[nsp] Securing OSPF

Mark Tinka mtinka at africaonline.co.sz
Wed Jun 23 03:24:11 EDT 2004


On Wednesday 23 June 2004 08:48, Matt Stockdale wrote:
> Greetings,
>
> I'm trying to clean up an OSPF mess I've inherited, and I was curious-
>
> What are you all doing to secure your OSPF (or igrp/rip/etc, I suppose)?
> Just setting md5 keys on everything and calling it a day? Or are you
> using default passive interfaces and only running ospf on the necessary
> links? Both?

Having passive interfaces (that OSPF doesn't run on) configured is a good 
idea. I had a situation where a competitor was keeping a customer's DoD line 
up because the ISDN-PRI D-Channel the customer was connected on was receiving 
the OSPF LSA's on the default regular interval.

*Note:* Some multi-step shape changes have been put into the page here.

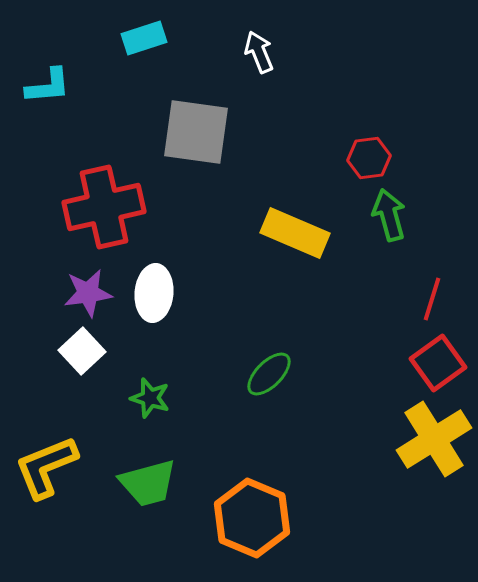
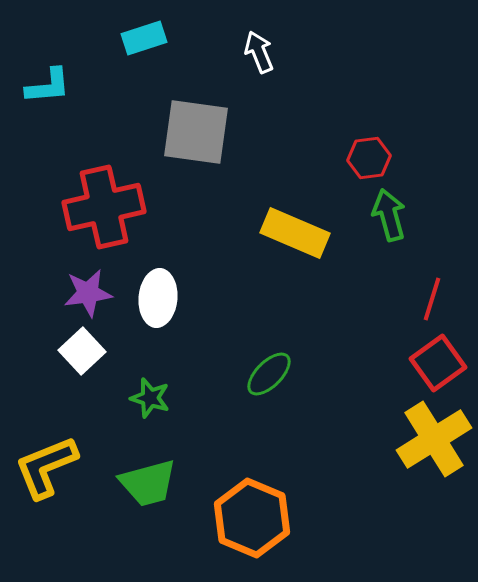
white ellipse: moved 4 px right, 5 px down
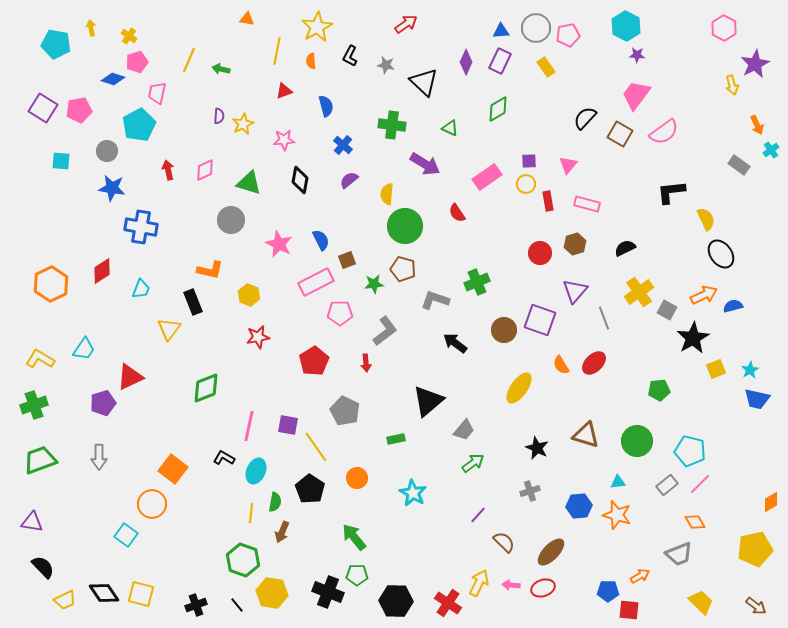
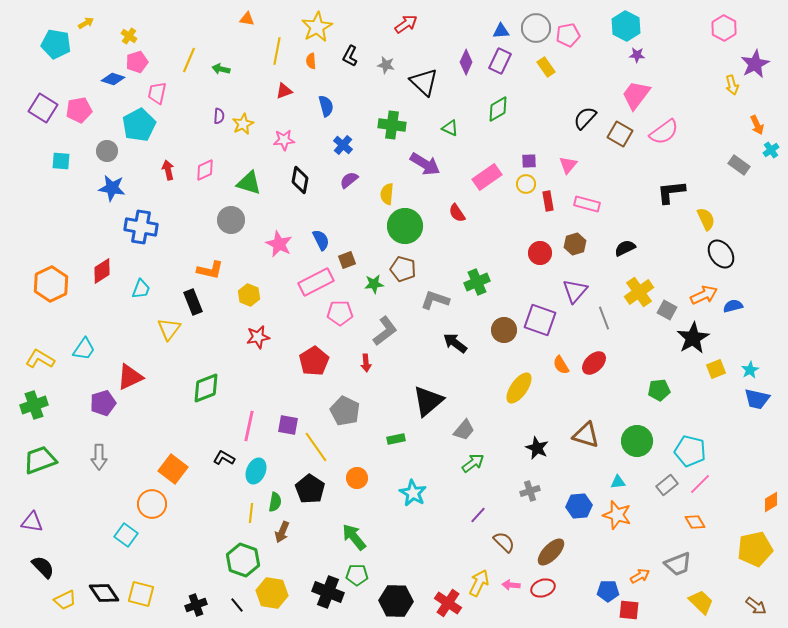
yellow arrow at (91, 28): moved 5 px left, 5 px up; rotated 70 degrees clockwise
gray trapezoid at (679, 554): moved 1 px left, 10 px down
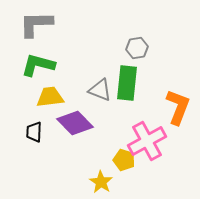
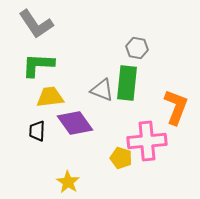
gray L-shape: rotated 123 degrees counterclockwise
gray hexagon: rotated 20 degrees clockwise
green L-shape: rotated 12 degrees counterclockwise
gray triangle: moved 2 px right
orange L-shape: moved 2 px left
purple diamond: rotated 9 degrees clockwise
black trapezoid: moved 3 px right, 1 px up
pink cross: rotated 24 degrees clockwise
yellow pentagon: moved 3 px left, 2 px up
yellow star: moved 33 px left
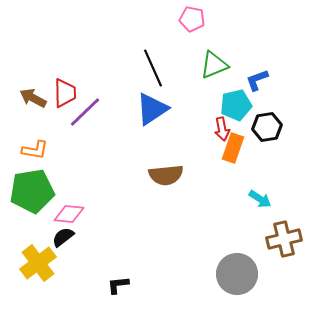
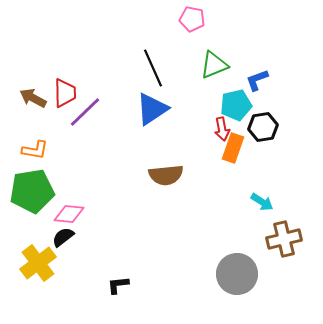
black hexagon: moved 4 px left
cyan arrow: moved 2 px right, 3 px down
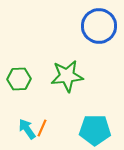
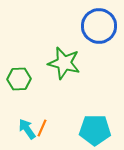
green star: moved 3 px left, 13 px up; rotated 20 degrees clockwise
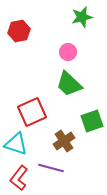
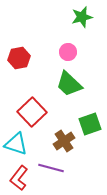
red hexagon: moved 27 px down
red square: rotated 20 degrees counterclockwise
green square: moved 2 px left, 3 px down
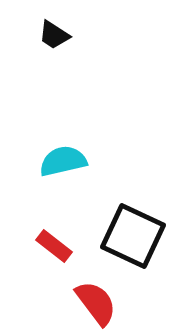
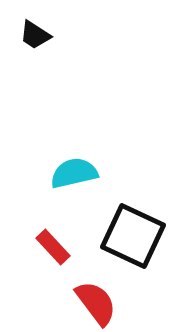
black trapezoid: moved 19 px left
cyan semicircle: moved 11 px right, 12 px down
red rectangle: moved 1 px left, 1 px down; rotated 9 degrees clockwise
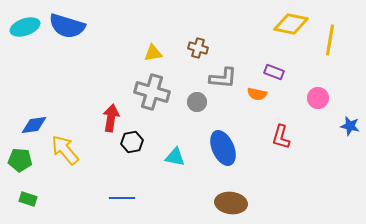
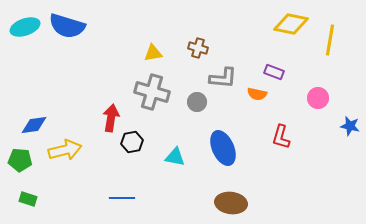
yellow arrow: rotated 116 degrees clockwise
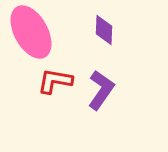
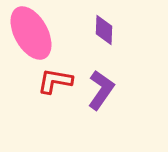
pink ellipse: moved 1 px down
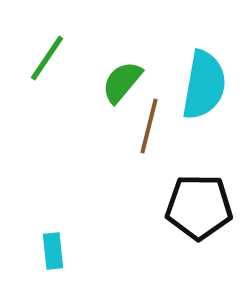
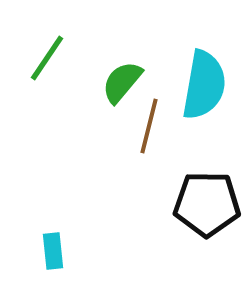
black pentagon: moved 8 px right, 3 px up
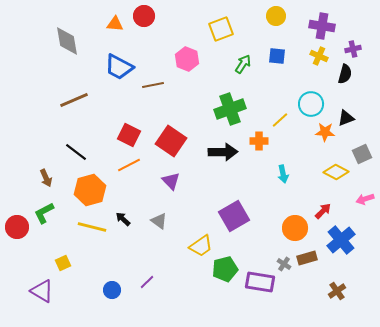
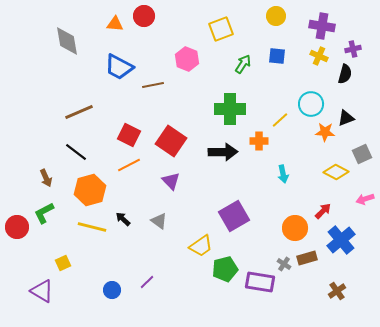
brown line at (74, 100): moved 5 px right, 12 px down
green cross at (230, 109): rotated 20 degrees clockwise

So aside from causing yourself costly problems with the customer, you save 
yourself the risk of a clued customer injecting something in your IGP, just 
for kicks.

>
> I've basically got a single OSPF area where routing information for 3
> superblocks (2 /19's and an /18) is exchanged over routers all
> configured w/ an ospf network of a single class C, resulting in 95% of
> the routes being OSPF external type 2. I figure the solution is to add
> all of the network space to the 5 or 6 different OSPF speaking devices'
> ospf instances, and use ospf passive-interface default on our hybrid
> 6500s and CT3 T1 aggregator to avoid speaking/receiving OSPF to the 200
> or so connected subnets.
>
> This seems like a good idea to me, but it is 2:45am here. Can anyone
> sanity-check my thoughts?

That's definitely a good idea. 

OSPF (and most other IGP's) support filtering using distribute-lists. The 
difference is that in BGP, a filter of this nature is applied on a per 
neighbor basis, while in an IGP it's applied globally to the routing 
protocol. This means it would affect all interfaces taking part in the OSPF 
process.

However, you may overcome this by specifying, at the end of the distribute 
list statement, the interface on which you would like to apply it.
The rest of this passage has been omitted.